全生産台数の8%を割り当て
新エネ車規制が投げかける波紋

 自動車保有台数が急増している中国で、政府が打ち出した新エネルギー車(ニューエナジービークル=NEV)規制が自動車業界に波紋を投げかけている。これはすべての自動車メーカーに対し、EV(電気自動車)とPHEV(プラグインハイブリッド車)を一定割合で生産するよう義務づける規制で、中国政府は2018年からの導入を計画している。有力な実施案は、全生産台数の8%をNEV割り当て台数とし、EVならその4分の1に当たる2%、PHEVは4%を適用するという内容だ。

 NEV規制の検討段階ではHEV(ハイブリッド車)もその候補に入っていたが、最終的には除外され、FCEV(燃料電池車)とEV、PHEVをNEVに認定した。この決定の背景について専門家は「HEVは日本、欧州、米国の自動車メーカーや大手サプライヤー(部品メーカー)がすでに大量の特許を所有しているため、それを避けながら優れた性能を発揮するクルマ作りは難しい」と指摘している。

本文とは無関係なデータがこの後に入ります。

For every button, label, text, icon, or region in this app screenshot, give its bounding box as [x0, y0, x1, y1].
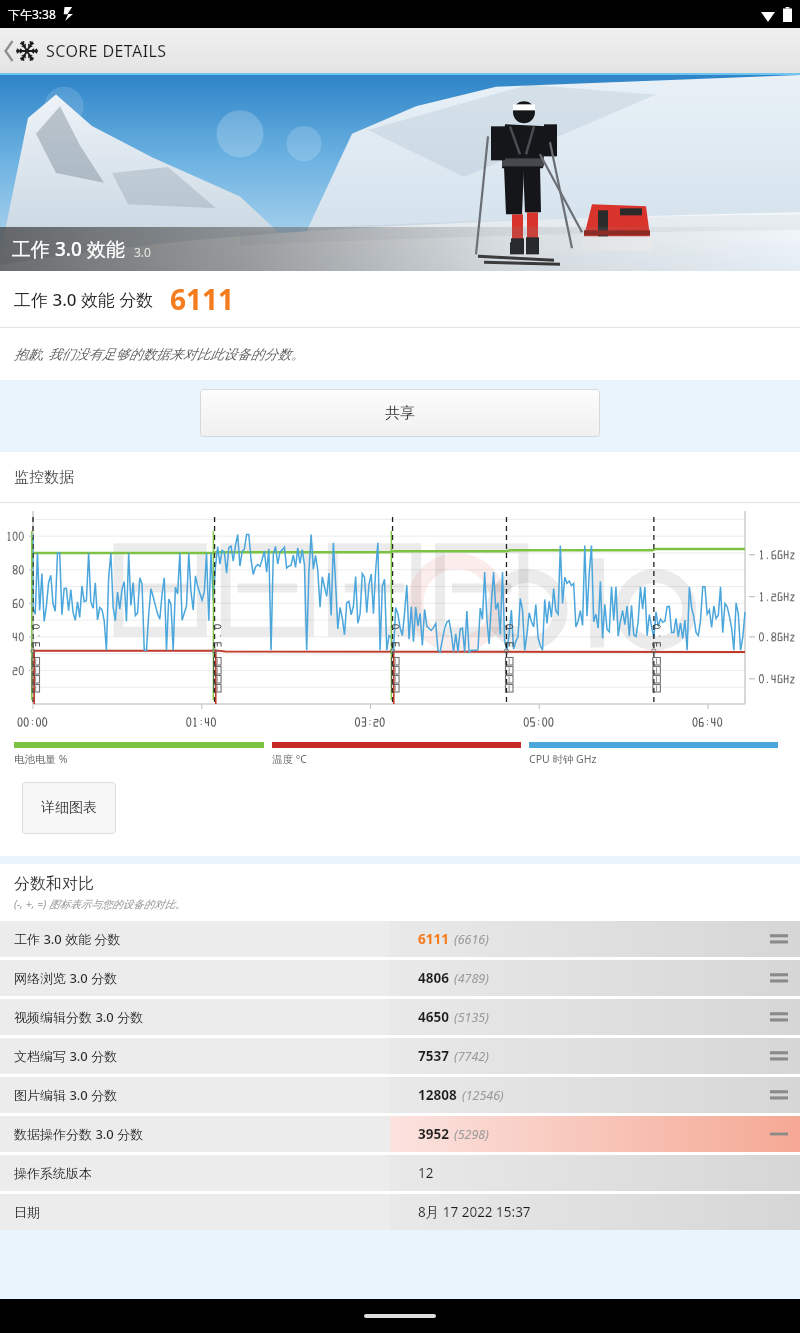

 中国政府は、いたずらな競争が「無駄な二重投資になる」とし、NEV分野への新規参入をライセンス制にすることを決めた。中国発展改革委員会によると、すでにライセンス認定した自動車メーカーは国営の北京汽車、江鈴(こうれい)汽車、福建汽車などで、認定に当たっては研究開発能力、生産能力、アフターサービス体制などを精査するという。一方、すでにNEVを生産している自動車メーカーはBYD(バイド)オート(比亜迪汽車)、上海汽車集団などがあり、ライセンス申請中のメーカーにはVWの新規合弁事業などがある。申請状況の詳細は明らかにされていないが、すでに年産50万台程度のNEVを中国国内で量産可能だという。